**WHAT NEEDS TO BE DONE**
Filter the listing below, please, and copy only the lines with the word "Постановление".

**MATERIAL PROVIDED**
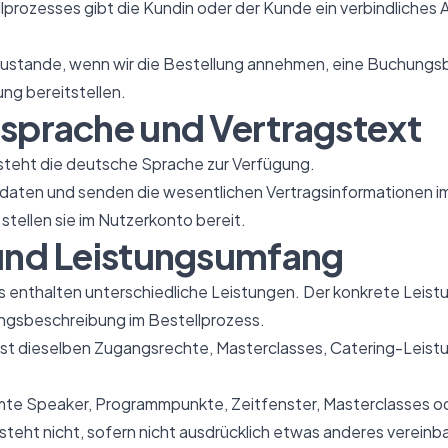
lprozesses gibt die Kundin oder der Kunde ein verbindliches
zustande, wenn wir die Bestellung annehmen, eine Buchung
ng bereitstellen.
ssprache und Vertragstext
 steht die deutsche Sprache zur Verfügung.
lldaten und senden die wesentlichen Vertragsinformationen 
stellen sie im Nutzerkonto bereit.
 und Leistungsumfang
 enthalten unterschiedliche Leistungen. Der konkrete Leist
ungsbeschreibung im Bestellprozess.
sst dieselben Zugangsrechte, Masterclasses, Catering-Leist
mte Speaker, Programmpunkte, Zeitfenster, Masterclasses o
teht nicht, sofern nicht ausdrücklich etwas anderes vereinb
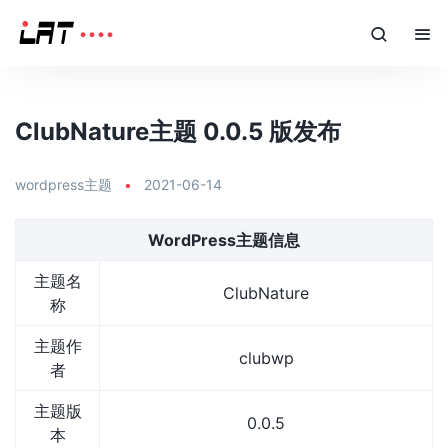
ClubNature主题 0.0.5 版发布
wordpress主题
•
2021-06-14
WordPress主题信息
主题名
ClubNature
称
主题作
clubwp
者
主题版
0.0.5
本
---
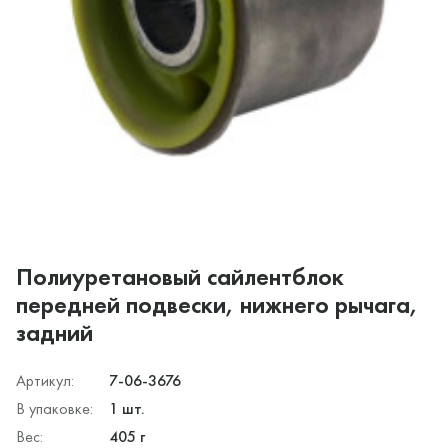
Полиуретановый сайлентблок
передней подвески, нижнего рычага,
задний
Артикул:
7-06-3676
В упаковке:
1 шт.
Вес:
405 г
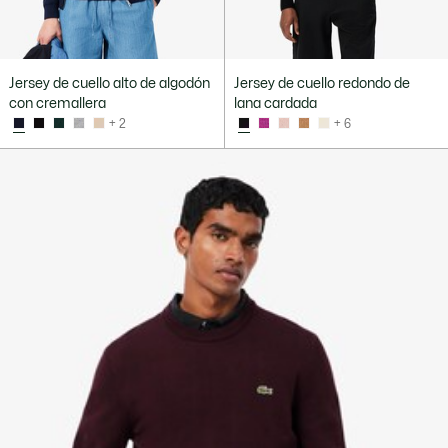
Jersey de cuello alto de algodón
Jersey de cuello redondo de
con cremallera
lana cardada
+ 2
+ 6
* * *
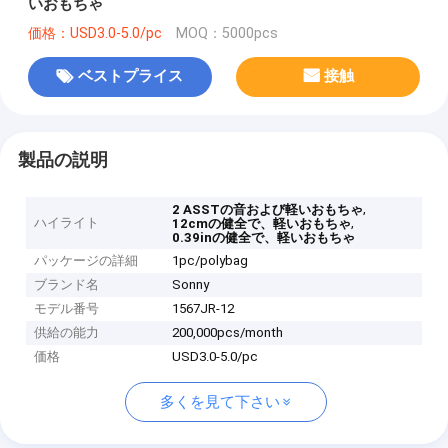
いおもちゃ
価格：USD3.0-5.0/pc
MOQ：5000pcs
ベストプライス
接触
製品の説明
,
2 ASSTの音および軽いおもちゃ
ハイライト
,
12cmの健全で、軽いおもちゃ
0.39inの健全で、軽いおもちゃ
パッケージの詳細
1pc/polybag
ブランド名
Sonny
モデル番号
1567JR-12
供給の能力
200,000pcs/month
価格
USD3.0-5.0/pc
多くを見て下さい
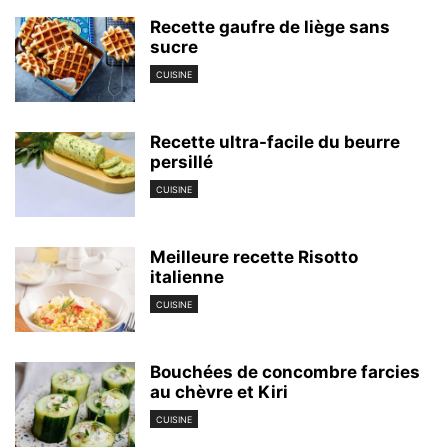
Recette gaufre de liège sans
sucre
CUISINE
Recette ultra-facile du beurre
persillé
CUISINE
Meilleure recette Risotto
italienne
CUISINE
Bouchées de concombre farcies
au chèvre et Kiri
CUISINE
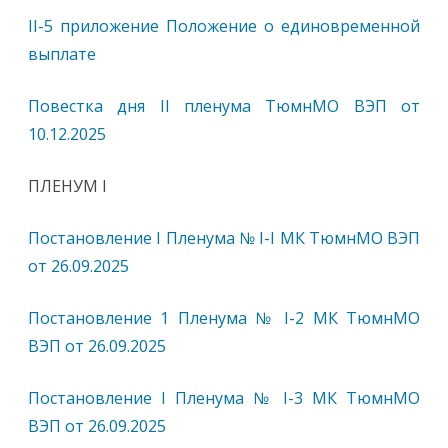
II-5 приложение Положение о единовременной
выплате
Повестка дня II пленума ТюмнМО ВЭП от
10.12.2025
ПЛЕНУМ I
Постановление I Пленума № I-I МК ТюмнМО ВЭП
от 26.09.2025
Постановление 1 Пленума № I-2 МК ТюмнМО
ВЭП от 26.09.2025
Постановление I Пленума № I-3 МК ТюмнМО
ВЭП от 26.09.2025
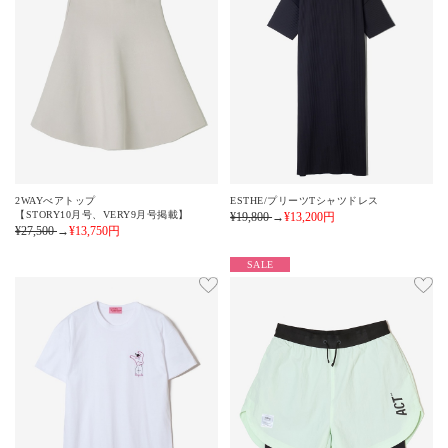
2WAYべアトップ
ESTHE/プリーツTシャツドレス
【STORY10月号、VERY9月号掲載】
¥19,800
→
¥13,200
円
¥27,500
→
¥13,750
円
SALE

**YOUR SOLUTION**
Постановление I Пленума № I-I МК ТюмнМО ВЭП
Постановление 1 Пленума № I-2 МК ТюмнМО
Постановление I Пленума № I-3 МК ТюмнМО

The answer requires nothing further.